PLAGAS Y ENFERMEDADES
Los árboles son tan propensos a ser atacados por plagas y enfermedades dentro como fuera de casa: ¡los bichos que normalmente mueren en el exterior durante el frío invierno son capaces de prosperar dentro durante todo el año!
Se debe prestar especial atención a los ácaros, que disfrutan enormemente el ambiente de baja humedad. Los ácaros no se ven a simple vista pero se puede notar su presencia por la aparición de una red muy fina entre las hojas. Pueden combatirse usando insecticidas convencionales.
Las moscas negras son unos insectos parecidos a pequeñas moscas que pueden encontrarse ocasionalmente dentro y alrededor del sustrato del bonsái, casi siempre atraídos por suelos sobre-mojados, y que pueden combatirse usando insecticidas. Si el sustrato del bonsái está mojado casi todo el tiempo, debes considerar un cambio en tu régimen de riego o un cambio de sustrato por si el drenaje es malo. La mosca negra casi siempre se presenta en interiores cuando no se elimina previamente el musgo que se forma en la superficie.
RESUMEN
Cultivar bonsáis con éxito en interiores no es sencillo: muchos árboles pueden seguir creciendo, aparentemente sin problemas, durante uno o dos años, antes de mostrar signos externos de agotamiento. Sin embargo, después de ese tiempo, los árboles tienden a perder tanto vigor y fuerza que es muy difícil mantenerlos con vida. No asumas que el bonsái que compraste creciendo en el interior de un “garden center” o de un minorista está siempre bajo techo. Muy a menudo, especies de exterior se venden en un entorno “interior” simplemente por la comodidad del vendedor. Pregunta siempre si tu árbol está indicado para cultivarlo en interiores o en exteriores. Debe hacerse notar que no podrás cultivar CON ÉXITO bonsáis de coníferas en interiores por más de un año o dos. Literalmente, nunca antes se ha conseguido.
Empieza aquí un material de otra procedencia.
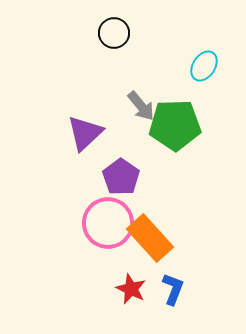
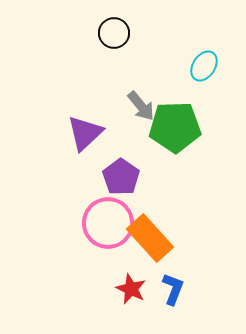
green pentagon: moved 2 px down
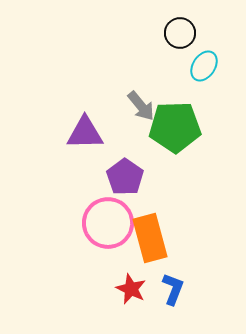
black circle: moved 66 px right
purple triangle: rotated 42 degrees clockwise
purple pentagon: moved 4 px right
orange rectangle: rotated 27 degrees clockwise
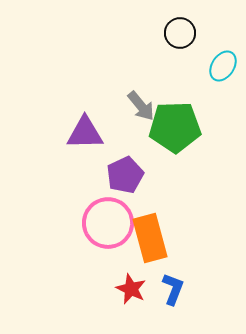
cyan ellipse: moved 19 px right
purple pentagon: moved 2 px up; rotated 12 degrees clockwise
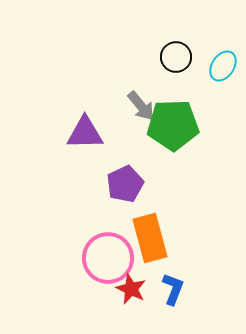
black circle: moved 4 px left, 24 px down
green pentagon: moved 2 px left, 2 px up
purple pentagon: moved 9 px down
pink circle: moved 35 px down
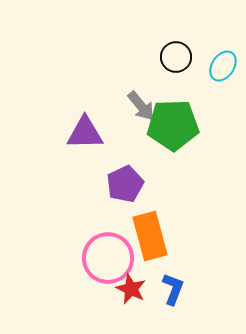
orange rectangle: moved 2 px up
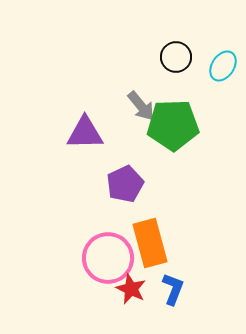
orange rectangle: moved 7 px down
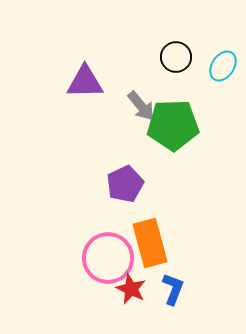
purple triangle: moved 51 px up
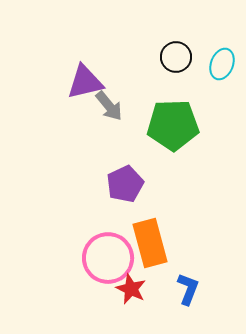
cyan ellipse: moved 1 px left, 2 px up; rotated 12 degrees counterclockwise
purple triangle: rotated 12 degrees counterclockwise
gray arrow: moved 32 px left
blue L-shape: moved 15 px right
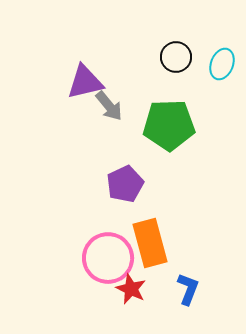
green pentagon: moved 4 px left
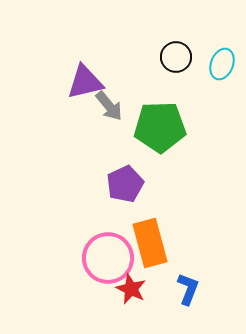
green pentagon: moved 9 px left, 2 px down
Si específicamente quieres un árbol para el cultivo en interiores, elige la especie que sea más capaz de hacer frente a este entorno estresante. Lo más típico es el uso de especies tropicales que tengan poca necesidad de un periodo de latencia y que puedan tolerar bajos los niveles de luz y escasa humedad.
Sitúa a tu árbol en el alféizar de una ventana bien iluminada que no se ciegue por las noches con persianas o cortinas y que no esté encima de un radiador. Asegúrate que las hojas no se queman por la luz intensa. ¡Usa una bandeja húmeda y disfruta!